Жизнь во время войны | страница 37
Лезвие легко скользнуло под ребро, и Минголла зажал кубинцу рот, не давая кричать. Колено выбило приклад автомата, и тот со стуком упал на пол. Кубинец неистово дергался. От него несло гнилыми джунглями и сигаретами. Он закатывал глаза, силясь рассмотреть Минголлу. Сумасшедшие звериные глаза с желтушными белками и широкими зрачками. Капли пота на лбу отливали красным. Минголла провернул мачете, и кубинские веки захлопнулись. Однако секундой позже открылись снова, и кубинец навалился на Минголлу. Шагнув в комнату, они закачались рядом с койкой. Минголла развернул кубинца боком, насадил на мачете, прижал к стене. Тот скорчился и чуть не вырвался. У него словно прибавилось сил, из-под Минголлиной руки просачивались взвизги. Кубинец выгнулся назад, вцепился Минголле в лицо, схватился за волосы, дернул. Минголла отчаянно крутил мачете. Взвизги стали громче и выше тоном. Кубинец извивался и царапал стену. Сжатая рука Минголлы сделалась скользкой от слюны кубинца, ноздри забивала тухлая вонь. Он чувствовал слабость, дурноту и не знал, сколько еще продержится. Сукин сын и не думал подыхать, он набирался энергии от своих толстых железных кишок и превращался в бессмертную силу. Но в этот миг кубинец застыл. Затем обмяк, и на Минголлу пахнуло фекалиями.
Он осторожно опустил тело на пол, но когда начал выдергивать мачете, по трупу пробежала судорожная дрожь, задрала рукоятку и встряхнула левую руку Минголлы. Дрожь так и осталась в руке, грубая и похотливая, как послеоргазменная судорога.

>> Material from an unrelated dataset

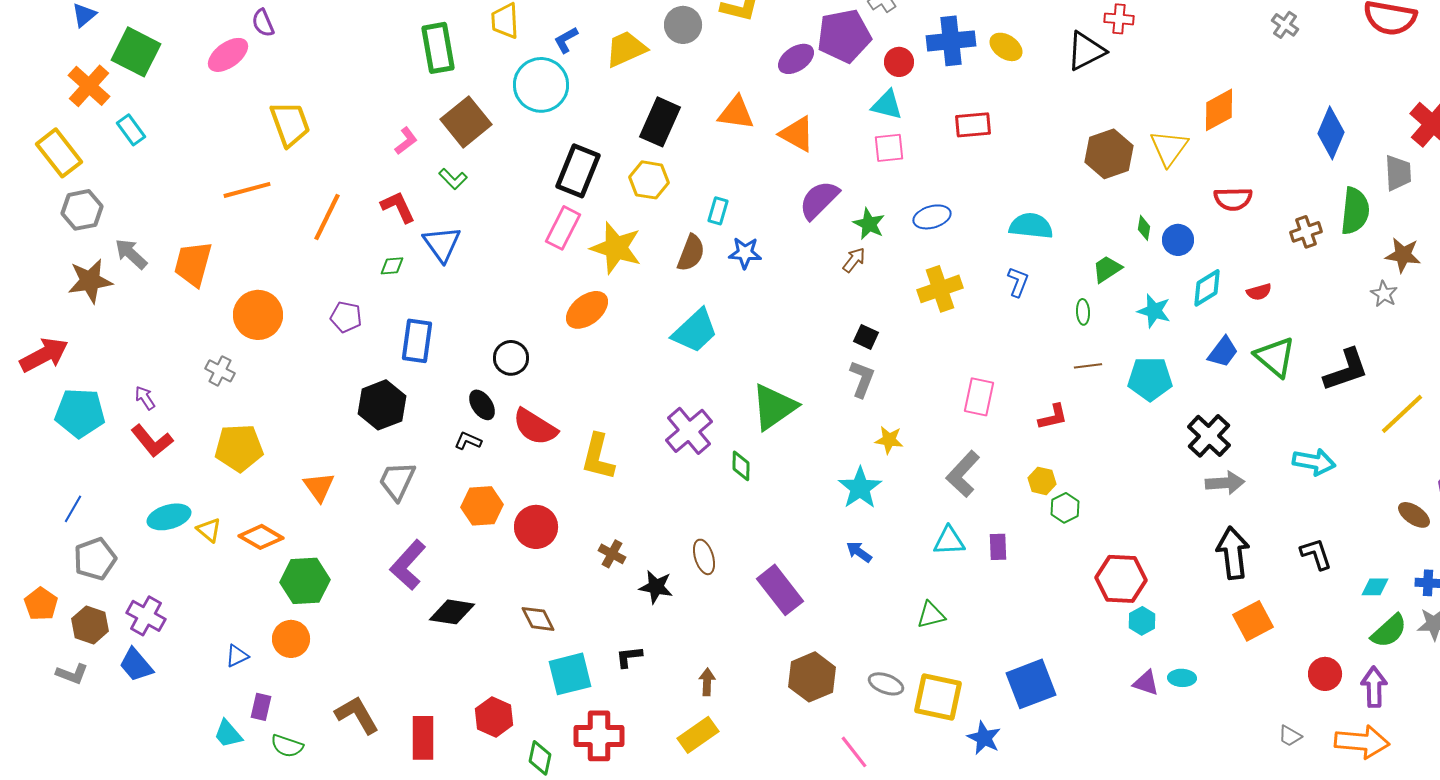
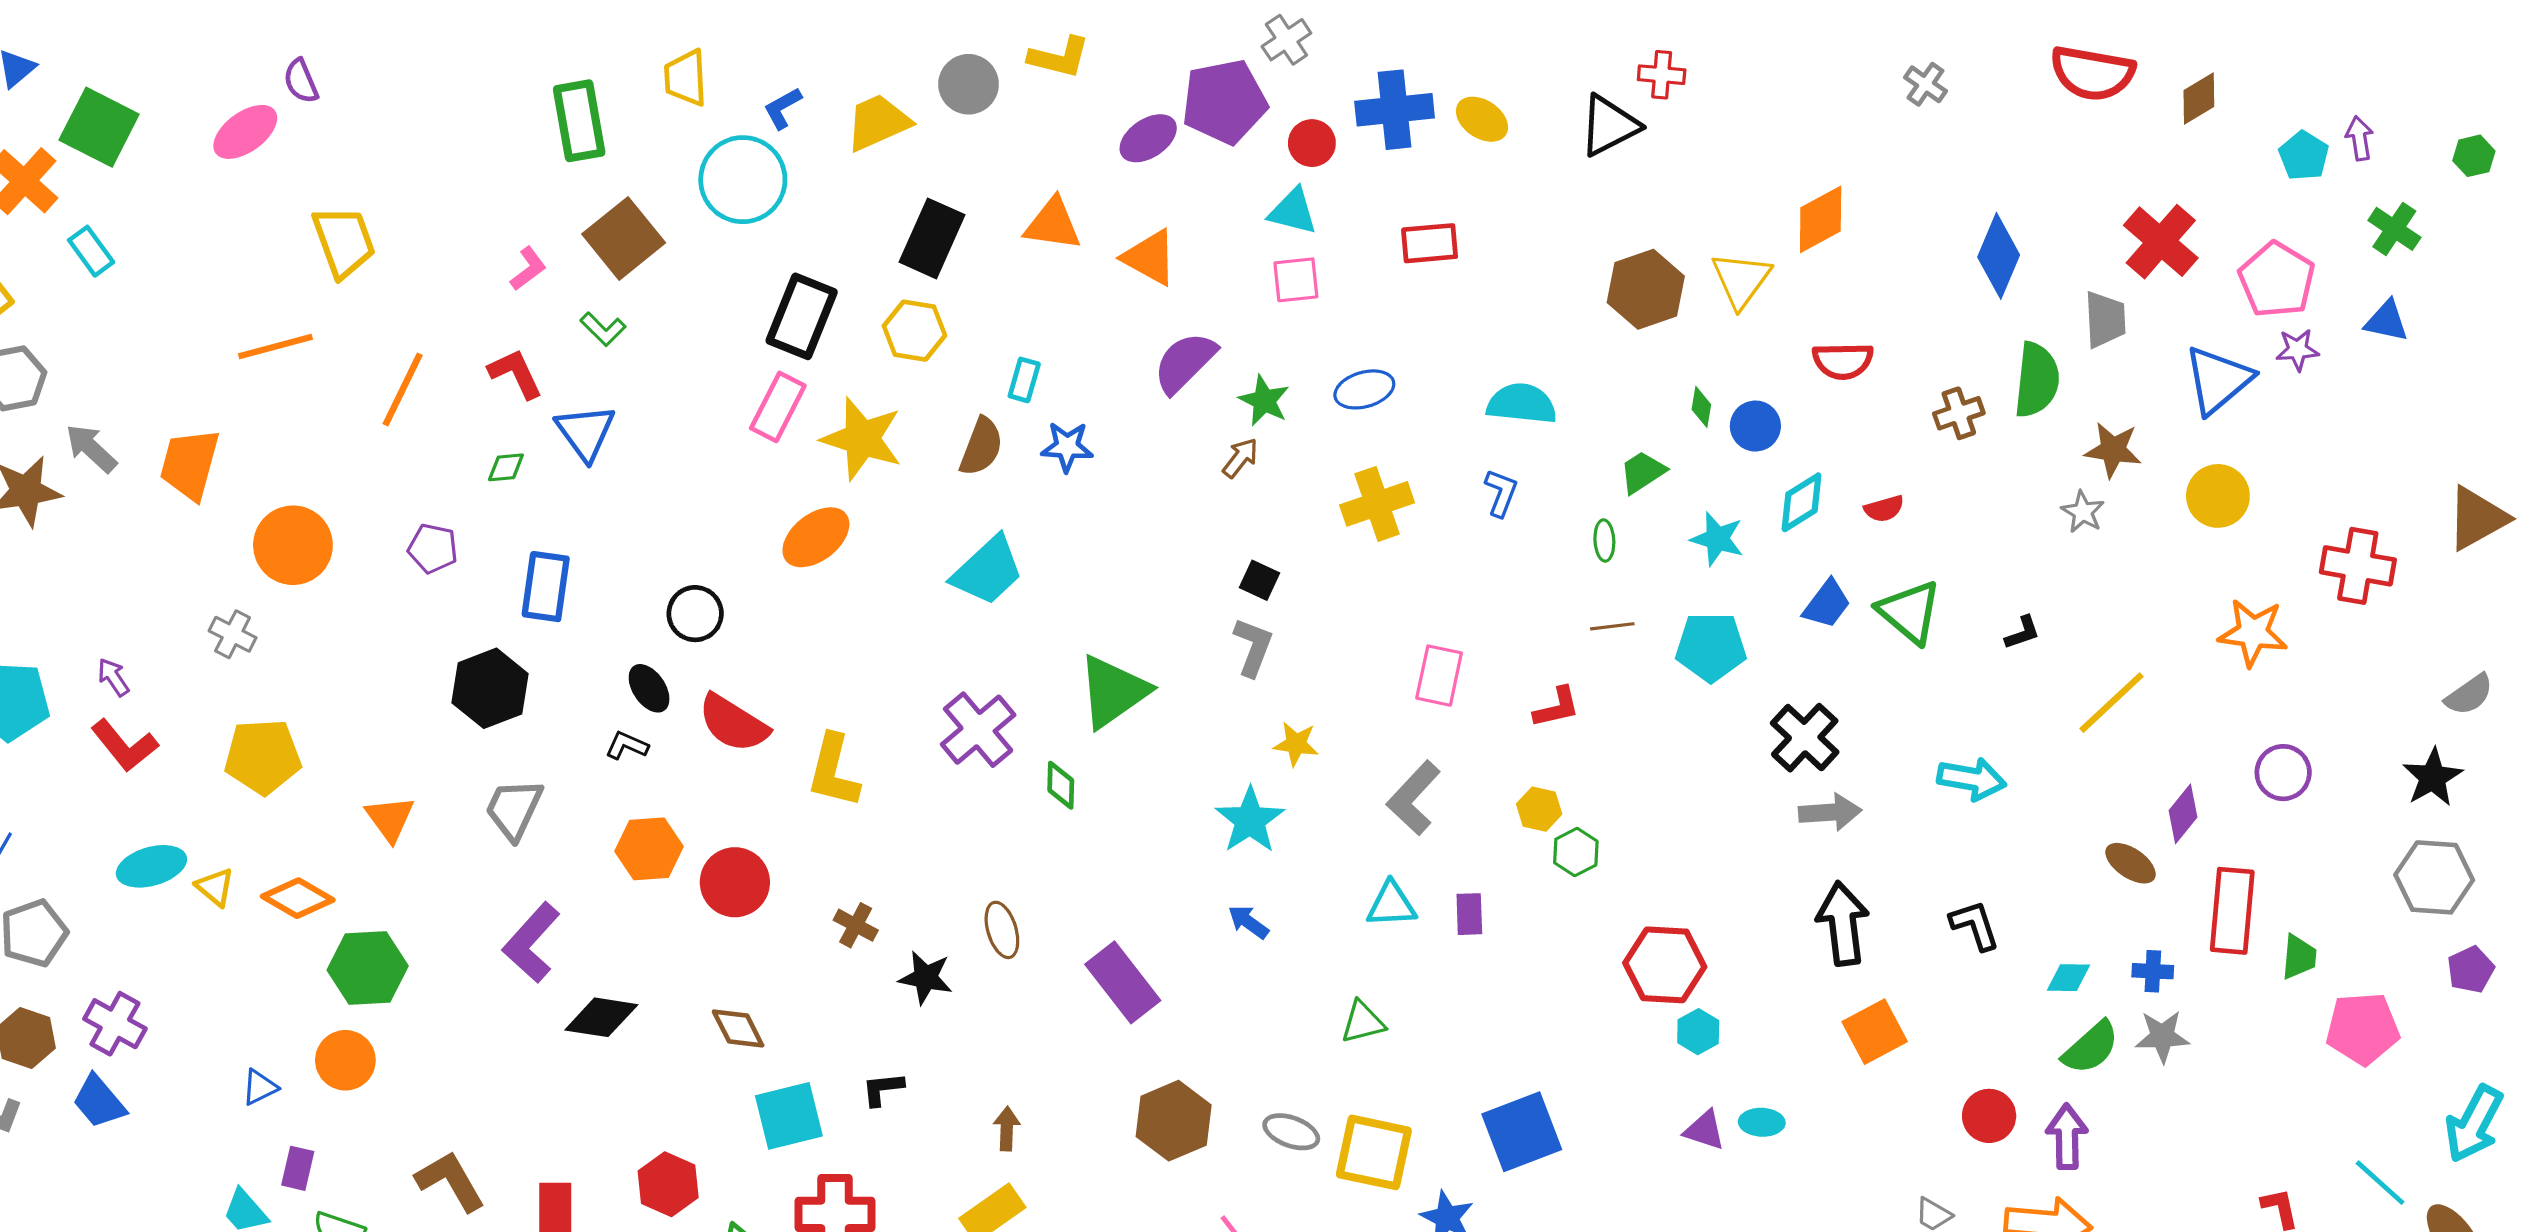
black L-shape: (1346, 370) -> (2022, 633), size x0.5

Нечто – животная квинтэссенция, маслянистый огрызок отвратительной жизни – ползало вокруг и вливалось Минголле в запястье. Он с ужасом уставился на собственную руку. В кубинской крови, как в перчатке, она неистово тряслась. Минголла стукнул ею по бедру, как бы оглушив то, что внутри. Но через пару секунд оно ожило и теперь трепало его пальцы с бешеной стремительностью головастика.
– Teo! – позвал кто-то. – Vamos![5]
Словно электрический разряд, окрик бросил Минголлу к двери. По пути он пнул ногой автомат кубинца. Подобрал, и дрожь в руке ослабла – видимо, знакомая тяжесть ее успокоила.
– Teo! Donde estas?[6]
Выбора не было, Минголла понимал, что медлить опасно, надо что-то отвечать. Он прохрипел:
– Aqui[7],– и вышел в тоннель, громко стуча каблуками.
– Dase prisa, hombre![8]
Минголла открыл огонь, едва завернул за угол. Кубинцы стояли у входа в запасной тоннель. Они успели выпустить две короткие бесполезные очереди, полили свинцом стены, повернулись, взмахнули руками и повалились на иол. Обалдевший от того, как просто все получилось, Минголла не чувствовал облегчения. Он смотрел на кубинцев и ждал, когда они сделают что-то еще. Застонут или пошевелятся.